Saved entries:
_ _ _ _ _ _ _

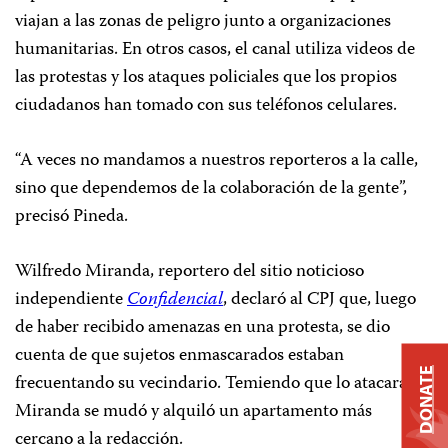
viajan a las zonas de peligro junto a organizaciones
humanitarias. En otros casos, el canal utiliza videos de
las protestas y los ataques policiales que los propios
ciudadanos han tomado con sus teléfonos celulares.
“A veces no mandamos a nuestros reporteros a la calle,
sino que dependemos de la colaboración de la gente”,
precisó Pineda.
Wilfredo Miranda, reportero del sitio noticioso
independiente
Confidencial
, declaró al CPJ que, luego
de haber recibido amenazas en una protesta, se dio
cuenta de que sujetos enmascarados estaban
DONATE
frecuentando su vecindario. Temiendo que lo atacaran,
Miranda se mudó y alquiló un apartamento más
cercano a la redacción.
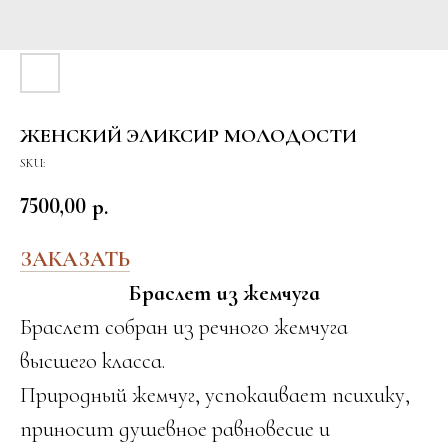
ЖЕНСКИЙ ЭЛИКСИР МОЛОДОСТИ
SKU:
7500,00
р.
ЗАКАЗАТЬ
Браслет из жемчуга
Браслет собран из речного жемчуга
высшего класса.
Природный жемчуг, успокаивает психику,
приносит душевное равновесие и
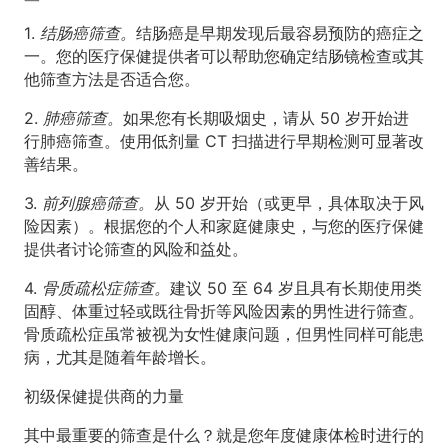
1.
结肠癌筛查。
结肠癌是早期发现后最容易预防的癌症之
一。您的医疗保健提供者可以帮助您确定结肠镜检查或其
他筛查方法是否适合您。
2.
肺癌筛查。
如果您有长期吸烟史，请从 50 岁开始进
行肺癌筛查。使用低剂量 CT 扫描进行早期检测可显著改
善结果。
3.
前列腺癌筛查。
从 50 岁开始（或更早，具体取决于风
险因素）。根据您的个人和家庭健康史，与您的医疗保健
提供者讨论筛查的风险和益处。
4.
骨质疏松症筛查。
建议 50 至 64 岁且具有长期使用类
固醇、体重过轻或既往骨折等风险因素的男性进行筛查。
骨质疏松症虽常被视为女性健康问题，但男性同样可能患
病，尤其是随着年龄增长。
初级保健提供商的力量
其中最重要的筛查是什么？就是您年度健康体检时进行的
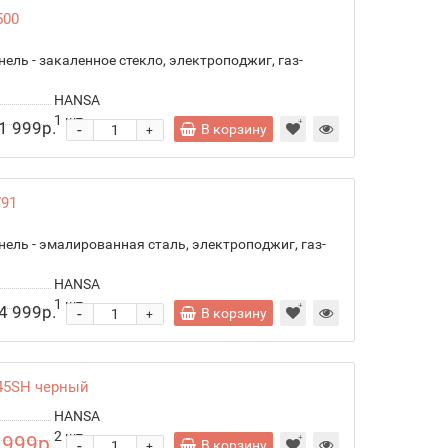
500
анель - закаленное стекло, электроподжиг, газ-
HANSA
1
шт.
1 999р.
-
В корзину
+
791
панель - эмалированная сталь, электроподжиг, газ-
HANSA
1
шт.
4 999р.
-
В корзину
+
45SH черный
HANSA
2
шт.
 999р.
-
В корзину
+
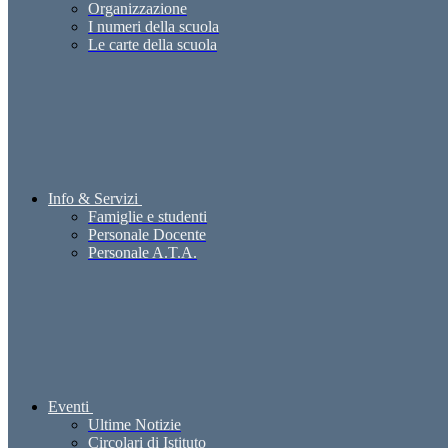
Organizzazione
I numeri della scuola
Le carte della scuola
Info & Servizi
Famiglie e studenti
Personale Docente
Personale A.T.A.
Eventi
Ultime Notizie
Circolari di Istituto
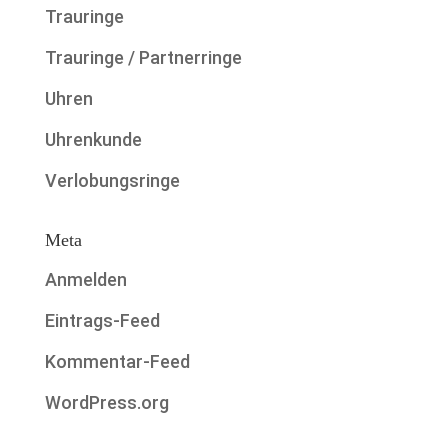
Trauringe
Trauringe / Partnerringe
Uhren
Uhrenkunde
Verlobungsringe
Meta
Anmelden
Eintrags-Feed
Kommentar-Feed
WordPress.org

_ _ _ _ _ _ _

= THE PROBLEM =
Write out the data word for word, with every picture dropped.

= EXPECTED OUTPUT =
viajan a las zonas de peligro junto a organizaciones
humanitarias. En otros casos, el canal utiliza videos de
las protestas y los ataques policiales que los propios
ciudadanos han tomado con sus teléfonos celulares.
“A veces no mandamos a nuestros reporteros a la calle,
sino que dependemos de la colaboración de la gente”,
precisó Pineda.
Wilfredo Miranda, reportero del sitio noticioso
independiente
Confidencial
, declaró al CPJ que, luego
de haber recibido amenazas en una protesta, se dio
cuenta de que sujetos enmascarados estaban
DONATE
frecuentando su vecindario. Temiendo que lo atacaran,
Miranda se mudó y alquiló un apartamento más
cercano a la redacción.
ЖЕНСКИЙ ЭЛИКСИР МОЛОДОСТИ
SKU:
7500,00
р.
ЗАКАЗАТЬ
Браслет из жемчуга
Браслет собран из речного жемчуга
высшего класса.
Природный жемчуг, успокаивает психику,
приносит душевное равновесие и
1.
结肠癌筛查。
结肠癌是早期发现后最容易预防的癌症之
一。您的医疗保健提供者可以帮助您确定结肠镜检查或其
他筛查方法是否适合您。
2.
肺癌筛查。
如果您有长期吸烟史，请从 50 岁开始进
行肺癌筛查。使用低剂量 CT 扫描进行早期检测可显著改
善结果。
3.
前列腺癌筛查。
从 50 岁开始（或更早，具体取决于风
险因素）。根据您的个人和家庭健康史，与您的医疗保健
提供者讨论筛查的风险和益处。
4.
骨质疏松症筛查。
建议 50 至 64 岁且具有长期使用类
固醇、体重过轻或既往骨折等风险因素的男性进行筛查。
骨质疏松症虽常被视为女性健康问题，但男性同样可能患
病，尤其是随着年龄增长。
初级保健提供商的力量
其中最重要的筛查是什么？就是您年度健康体检时进行的
500
анель - закаленное стекло, электроподжиг, газ-
HANSA
1
шт.
1 999р.
-
В корзину
+
791
панель - эмалированная сталь, электроподжиг, газ-
HANSA
1
шт.
4 999р.
-
В корзину
+
45SH черный
HANSA
2
шт.
 999р.
-
В корзину
+
Organizzazione
I numeri della scuola
Le carte della scuola
Info & Servizi
Famiglie e studenti
Personale Docente
Personale A.T.A.
Eventi
Ultime Notizie
Circolari di Istituto
Trauringe
Trauringe / Partnerringe
Uhren
Uhrenkunde
Verlobungsringe
Meta
Anmelden
Eintrags-Feed
Kommentar-Feed
WordPress.org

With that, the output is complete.